A big problem we noticed early on was the use of GL3W, which generates code to lazily load all OpenGL functions at runtime--at all places where an OpenGL function was used we would simply see a call to some offset in the data section. Unfortunately we couldn't find a script to re-symbolize function calls, but we plan to make one soon-ish :)

We can see the huge routine which calls LoadLibrary on every OpenGL function, at sub_4032c0.


Instead of symbolizing (by hand) all of the symbols, we only bothered to load ones which had valid XREFs to them, saving a bit of time.

Running the Program


Unfortunately all the RPI-sold computers from our year are not yet reported to support OpenGL 4.3, so first and foremost we had to patch the OpenGL verification check from 4.3 to 4.2. Surprisingly, this "just worked" despite the code making use of Compute Shaders which I had thought to be introduced in OpenGL 4.3.

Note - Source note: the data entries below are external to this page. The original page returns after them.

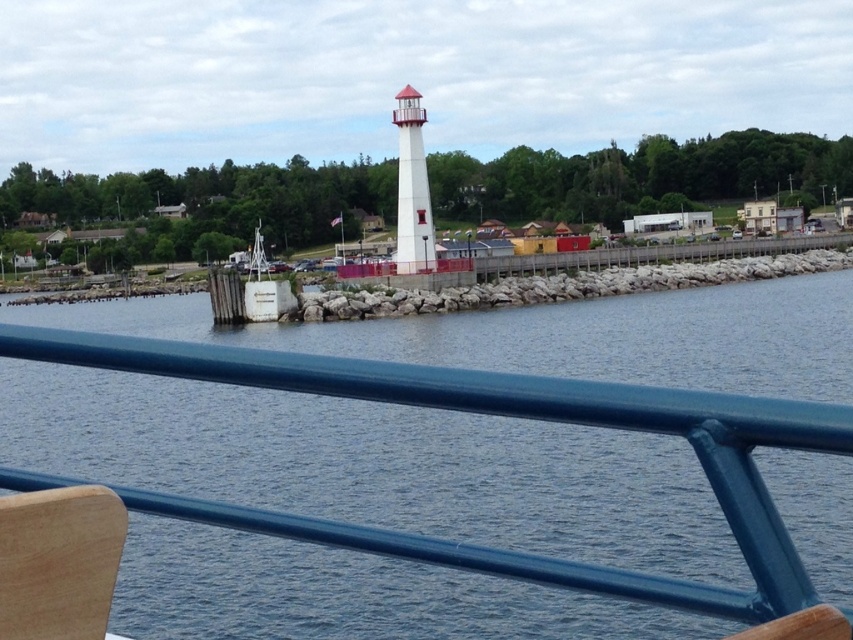 Does blue water at center have a smaller size compared to wooden chair at lower left?

No, blue water at center is not smaller than wooden chair at lower left.

Between blue water at center and wooden chair at lower left, which one has more height?

With more height is blue water at center.

Is point (155, 624) closer to camera compared to point (51, 502)?

No, it is behind (51, 502).

Locate an element on the screen. blue water at center is located at coordinates (378, 465). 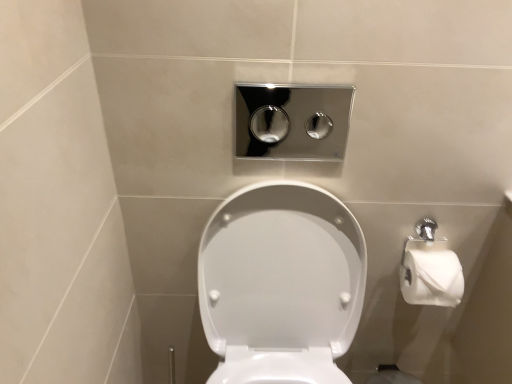 Question: Is point (271, 155) positioned closer to the camera than point (286, 261)?

Choices:
 (A) closer
 (B) farther

Answer: (B)

Question: Considering the relative positions of polished chrome flush buttons at upper center and white glossy toilet at center in the image provided, is polished chrome flush buttons at upper center to the left or to the right of white glossy toilet at center?

Choices:
 (A) right
 (B) left

Answer: (A)

Question: Is polished chrome flush buttons at upper center inside the boundaries of white glossy toilet at center, or outside?

Choices:
 (A) inside
 (B) outside

Answer: (B)

Question: Looking at their shapes, would you say white glossy toilet at center is wider or thinner than polished chrome flush buttons at upper center?

Choices:
 (A) wide
 (B) thin

Answer: (A)

Question: From their relative heights in the image, would you say white glossy toilet at center is taller or shorter than polished chrome flush buttons at upper center?

Choices:
 (A) tall
 (B) short

Answer: (A)

Question: Relative to polished chrome flush buttons at upper center, is white glossy toilet at center in front or behind?

Choices:
 (A) front
 (B) behind

Answer: (A)

Question: Choose the correct answer: Is white glossy toilet at center inside polished chrome flush buttons at upper center or outside it?

Choices:
 (A) outside
 (B) inside

Answer: (A) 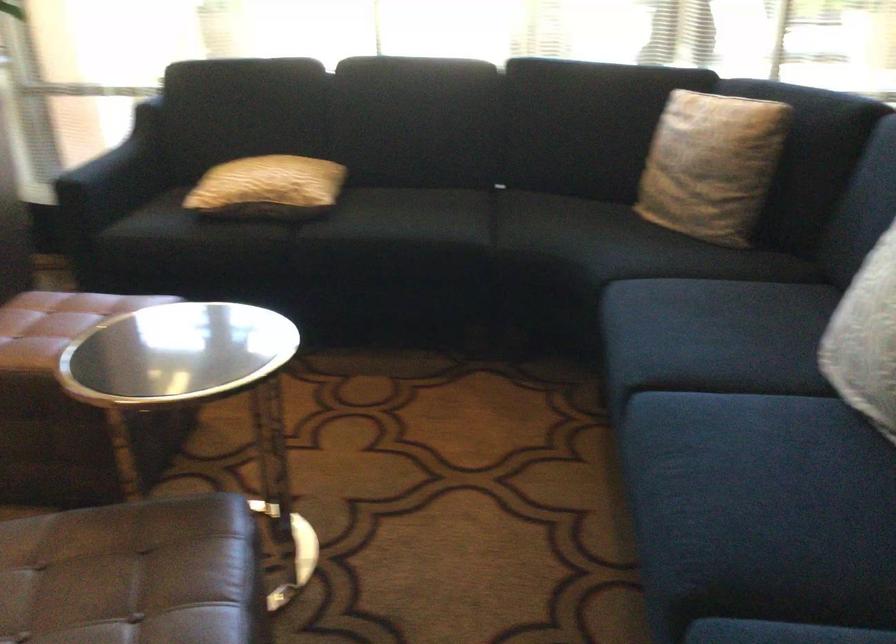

The program simply opens up a window, and asks for a password. After we've entered 32 characters, the program either responds "good" (presumably), or "Nope".


When we XREF the string Nope, we see that it is used when constructing the texture to be printed for this SDL event loop iteration. Not too far from "Nope" do we find "Good", and we notice that "Good" is only selected if a particular global variable is set. We trace this back to the following code in main:


We want should_compute here to be 2, meaning the memcmp succeeded. Buf2 is the following string:

30c7ead97107775969be4ba00cf5578f1048ab1375113631dbb6871dbe35162b1
c62e982eb6a7512f3274743fb2e55c818912779ef7a34169a838666ff3994bb4d
3c6e14ba2d732f14414f2c1cb5d3844935aebbbe3fb206343a004e18a092daba0
2e3c0969871548ed2c372eb68d1af41152cb3b61f300e3c1a8246108010d282e1
6df8ae7bff6cb6314d4ad38b5f9779ef23208efe3e1b699700429eae1fa93c036
e5dcbe87d32be1ecfac2452ddfdc704a00ea24fbc2161b7824a968e9da1db7567
12be3e7b3d3420c8f33c37dba42072a941d799ba2eebbf86191cb59aa49a80ebe
0b61a79741888cb62341259f62848aad44df2b809383e09437928980f

So, once our input is hashed, it must match the above value. The hashing of our input seems to occur at sub_401BF0, and through windbg we can confirm that our input is the first argument, and the hash is written out to the second argument. Nothing much happens here, however, though we do see references to glUseProgram and glDispatchCompute, as seen below:


Although we can see the fragment and vertex shaders in clear view in the strings, we can't see any reference to the compute shader glsl source. We assume it's encrypted somehow, so we break on glCompileShader and wait until the glsl compute shader is decrypted. This is a wild guess, as the shader could have been precompiled somehow but we punt on this.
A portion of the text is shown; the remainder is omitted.